(Exercise description):
Look below for the line containing "مختلف المراحل التاریخیة،"; from there, print each line exactly up to and including the line containing "euskal industria-eredua sendotzeko", and stop.

(Records to process):
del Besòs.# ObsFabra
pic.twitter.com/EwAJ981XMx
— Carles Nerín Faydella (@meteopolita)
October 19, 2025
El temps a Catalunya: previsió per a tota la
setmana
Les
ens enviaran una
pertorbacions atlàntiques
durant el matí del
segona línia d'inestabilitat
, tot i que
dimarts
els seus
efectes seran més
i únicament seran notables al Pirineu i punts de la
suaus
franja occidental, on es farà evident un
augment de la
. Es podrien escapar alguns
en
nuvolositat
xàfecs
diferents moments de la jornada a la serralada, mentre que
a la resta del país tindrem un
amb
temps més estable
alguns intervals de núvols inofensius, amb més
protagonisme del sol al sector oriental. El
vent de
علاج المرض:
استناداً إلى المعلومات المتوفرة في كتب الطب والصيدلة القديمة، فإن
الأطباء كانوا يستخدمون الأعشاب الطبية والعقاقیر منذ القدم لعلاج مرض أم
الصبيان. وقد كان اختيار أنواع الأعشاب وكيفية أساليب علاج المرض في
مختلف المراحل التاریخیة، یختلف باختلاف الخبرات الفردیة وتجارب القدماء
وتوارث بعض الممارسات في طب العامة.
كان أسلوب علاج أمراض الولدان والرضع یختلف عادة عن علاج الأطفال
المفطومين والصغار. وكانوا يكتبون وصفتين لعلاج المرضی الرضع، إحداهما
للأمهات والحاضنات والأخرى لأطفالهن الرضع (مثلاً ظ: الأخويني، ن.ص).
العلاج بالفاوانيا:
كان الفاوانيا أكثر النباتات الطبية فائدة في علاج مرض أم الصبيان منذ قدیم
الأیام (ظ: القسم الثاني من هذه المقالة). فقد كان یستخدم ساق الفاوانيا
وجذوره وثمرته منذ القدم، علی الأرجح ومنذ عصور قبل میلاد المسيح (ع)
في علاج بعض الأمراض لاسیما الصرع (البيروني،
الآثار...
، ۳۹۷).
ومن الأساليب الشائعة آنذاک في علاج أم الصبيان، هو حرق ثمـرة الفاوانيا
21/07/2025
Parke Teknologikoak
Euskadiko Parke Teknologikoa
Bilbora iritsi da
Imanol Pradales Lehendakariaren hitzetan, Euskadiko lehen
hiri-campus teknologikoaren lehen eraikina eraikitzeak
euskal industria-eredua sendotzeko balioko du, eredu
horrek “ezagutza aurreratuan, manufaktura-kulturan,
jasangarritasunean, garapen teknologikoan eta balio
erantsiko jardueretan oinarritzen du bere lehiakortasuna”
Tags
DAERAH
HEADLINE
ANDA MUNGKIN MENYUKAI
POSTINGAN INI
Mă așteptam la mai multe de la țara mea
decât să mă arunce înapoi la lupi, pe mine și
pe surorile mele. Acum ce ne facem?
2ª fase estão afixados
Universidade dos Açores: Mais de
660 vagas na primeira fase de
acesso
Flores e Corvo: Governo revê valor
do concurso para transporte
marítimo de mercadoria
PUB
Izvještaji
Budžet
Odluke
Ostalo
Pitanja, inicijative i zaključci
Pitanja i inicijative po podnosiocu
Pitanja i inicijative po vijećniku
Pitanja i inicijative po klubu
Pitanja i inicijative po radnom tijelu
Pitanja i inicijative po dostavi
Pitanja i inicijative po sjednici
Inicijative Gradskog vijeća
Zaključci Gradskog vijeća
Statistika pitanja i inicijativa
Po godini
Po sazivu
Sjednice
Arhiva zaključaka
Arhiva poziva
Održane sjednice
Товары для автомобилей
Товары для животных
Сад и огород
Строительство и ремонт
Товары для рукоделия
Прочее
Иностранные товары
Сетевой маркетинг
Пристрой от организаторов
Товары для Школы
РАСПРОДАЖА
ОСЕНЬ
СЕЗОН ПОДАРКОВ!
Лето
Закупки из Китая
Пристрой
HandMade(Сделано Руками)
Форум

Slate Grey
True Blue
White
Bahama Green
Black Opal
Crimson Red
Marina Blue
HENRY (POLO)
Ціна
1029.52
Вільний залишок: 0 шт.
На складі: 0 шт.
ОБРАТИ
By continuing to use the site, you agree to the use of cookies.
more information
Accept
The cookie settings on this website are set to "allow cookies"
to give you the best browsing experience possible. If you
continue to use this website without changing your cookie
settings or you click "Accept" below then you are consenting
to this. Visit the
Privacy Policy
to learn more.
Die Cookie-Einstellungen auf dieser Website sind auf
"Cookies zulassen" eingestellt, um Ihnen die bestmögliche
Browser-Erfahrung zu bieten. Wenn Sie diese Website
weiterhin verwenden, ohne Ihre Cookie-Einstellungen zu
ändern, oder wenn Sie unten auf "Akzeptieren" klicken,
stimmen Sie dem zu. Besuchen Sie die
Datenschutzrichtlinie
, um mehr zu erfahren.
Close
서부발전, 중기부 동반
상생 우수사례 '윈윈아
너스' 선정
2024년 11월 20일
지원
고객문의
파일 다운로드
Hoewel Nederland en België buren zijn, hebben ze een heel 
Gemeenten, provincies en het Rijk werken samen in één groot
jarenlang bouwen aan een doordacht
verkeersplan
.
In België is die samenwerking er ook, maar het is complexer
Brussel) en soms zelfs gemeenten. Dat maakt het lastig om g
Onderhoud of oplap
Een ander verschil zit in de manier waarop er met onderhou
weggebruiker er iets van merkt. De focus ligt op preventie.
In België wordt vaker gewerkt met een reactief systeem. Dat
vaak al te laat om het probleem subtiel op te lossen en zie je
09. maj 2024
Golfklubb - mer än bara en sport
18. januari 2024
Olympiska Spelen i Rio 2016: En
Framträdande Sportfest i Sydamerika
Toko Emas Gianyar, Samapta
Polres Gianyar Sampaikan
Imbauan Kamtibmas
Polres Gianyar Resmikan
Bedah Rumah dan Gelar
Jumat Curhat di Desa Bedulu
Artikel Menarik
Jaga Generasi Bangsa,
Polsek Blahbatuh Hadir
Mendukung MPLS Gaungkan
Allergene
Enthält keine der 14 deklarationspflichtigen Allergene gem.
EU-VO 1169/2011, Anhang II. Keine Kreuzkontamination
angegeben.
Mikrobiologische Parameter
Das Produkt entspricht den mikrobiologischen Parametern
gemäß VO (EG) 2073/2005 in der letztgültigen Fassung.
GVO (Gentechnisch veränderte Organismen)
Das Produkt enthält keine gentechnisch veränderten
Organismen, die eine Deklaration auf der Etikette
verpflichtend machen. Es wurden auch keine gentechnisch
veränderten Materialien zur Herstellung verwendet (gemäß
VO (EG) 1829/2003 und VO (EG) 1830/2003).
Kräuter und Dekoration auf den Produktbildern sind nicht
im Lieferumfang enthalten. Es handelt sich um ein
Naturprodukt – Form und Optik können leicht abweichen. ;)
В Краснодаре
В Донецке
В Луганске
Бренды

(Task output):
مختلف المراحل التاریخیة، یختلف باختلاف الخبرات الفردیة وتجارب القدماء
وتوارث بعض الممارسات في طب العامة.
كان أسلوب علاج أمراض الولدان والرضع یختلف عادة عن علاج الأطفال
المفطومين والصغار. وكانوا يكتبون وصفتين لعلاج المرضی الرضع، إحداهما
للأمهات والحاضنات والأخرى لأطفالهن الرضع (مثلاً ظ: الأخويني، ن.ص).
العلاج بالفاوانيا:
كان الفاوانيا أكثر النباتات الطبية فائدة في علاج مرض أم الصبيان منذ قدیم
الأیام (ظ: القسم الثاني من هذه المقالة). فقد كان یستخدم ساق الفاوانيا
وجذوره وثمرته منذ القدم، علی الأرجح ومنذ عصور قبل میلاد المسيح (ع)
في علاج بعض الأمراض لاسیما الصرع (البيروني،
الآثار...
، ۳۹۷).
ومن الأساليب الشائعة آنذاک في علاج أم الصبيان، هو حرق ثمـرة الفاوانيا
21/07/2025
Parke Teknologikoak
Euskadiko Parke Teknologikoa
Bilbora iritsi da
Imanol Pradales Lehendakariaren hitzetan, Euskadiko lehen
hiri-campus teknologikoaren lehen eraikina eraikitzeak
euskal industria-eredua sendotzeko balioko du, eredu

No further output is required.